Un pequeño porcentaje de las estrellas de neutrones se transforman en magnetares, objetos con un intenso campo magnético. Como referencia, pueden presentar un magnetismo miles de millones o billones de veces más intenso que el generado por las máquinas de resonancia magnética de los hospitales. Estos campos magnéticos provocan que los magnetares emitan de forma esporádica potentes explosiones de radiación de alta energía.

SGR 0418 se encuentra en nuestra galaxia, a unos 6.500 años luz de la Tierra. Fue detectado por primera vez en junio de 2009 por los telescopios espaciales Fermi (NASA) y Koronas-Photon (Roscosmos), cuando se iluminó de repente en las bandas de los rayos X y de los rayos gamma. Desde ese momento se ha estado estudiando con toda una flota de observatorios, entre los que se encuentra el telescopio espacial XMM-Newton de la ESA.

"Hasta hace poco, todo parecía indicar que este magnetar tenía uno de los campos magnéticos más débiles jamás registrados, de apenas 6 x 1012 Gauss, unas 100 veces menos intenso que el de un magnetar típico”, explica Andrea Tiengo, del Instituto Universitario de Estudios Superiores de Pavía, Italia, autor principal del artículo que presenta estos resultados en Nature.

“Comprender estos resultados fue todo un reto. Sospechábamos que SGR 0418 ocultaba un campo magnético mucho más intenso, fuera del alcance de las técnicas de análisis habituales”.

Los magnetares giran más lento que las estrellas de neutrones convencionales, pero también son capaces de completar una revolución cada pocos segundos. La forma habitual de medir el campo magnético de un magnetar es determinar a qué velocidad se está frenando esta rotación. Basándose en los datos recogidos a lo largo de tres años, los astrónomos llegaron a la conclusión de que el campo magnético de SGR 0418 era extremadamente débil.

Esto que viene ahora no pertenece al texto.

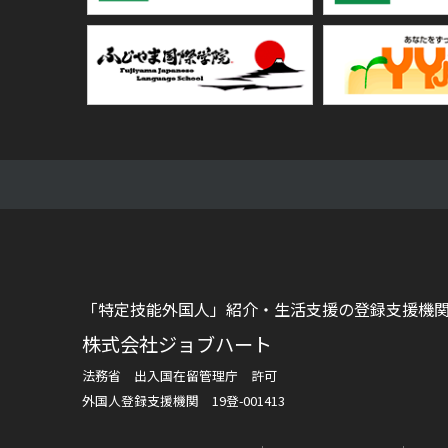
「特定技能外国人」紹介・生活支援の登録支援機
株式会社ジョブハート
法務省 出入国在留管理庁 許可
外国人登録支援機関 19登-001413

El equipo de Andrea Tiengo desarrolló una nueva técnica capaz de analizar este campo magnético con un nivel de detalle sin precedentes, basada en el estudio de las variaciones en el espectro de rayos X del magnetar sobre una escala temporal extremadamente corta. Esta técnica ha desvelado que SGR 0418 es en realidad un monstruo magnético.

“Nuestras observaciones sugieren que este magnetar tiene un campo magnético muy fuerte y retorcido, que alcanza los 1015 Gauss en ciertas regiones de su superficie, de apenas unos pocos cientos de metros de diámetro”, aclara Andrea.

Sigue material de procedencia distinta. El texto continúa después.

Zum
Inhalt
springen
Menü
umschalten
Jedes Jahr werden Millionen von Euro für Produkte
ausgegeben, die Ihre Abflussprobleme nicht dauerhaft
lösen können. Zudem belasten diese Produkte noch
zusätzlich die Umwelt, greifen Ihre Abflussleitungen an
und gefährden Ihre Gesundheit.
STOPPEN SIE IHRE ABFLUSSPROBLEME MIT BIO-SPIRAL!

“El campo magnético global puede parecer débil, como sugerían las primeras observaciones, pero ahora somos capaces de estudiar la sub-estructura del campo magnético en la superficie del magnetar y hemos descubierto que es extremadamente intenso”.

Este fenómeno es similar al que podemos observar en nuestro Sol, que presenta campos magnéticos localizados anclados en las manchas solares. Cuando la configuración de estos campos varía, pueden colapsar produciendo una erupción solar, o en el caso de SGR 0418, una explosión de rayos X.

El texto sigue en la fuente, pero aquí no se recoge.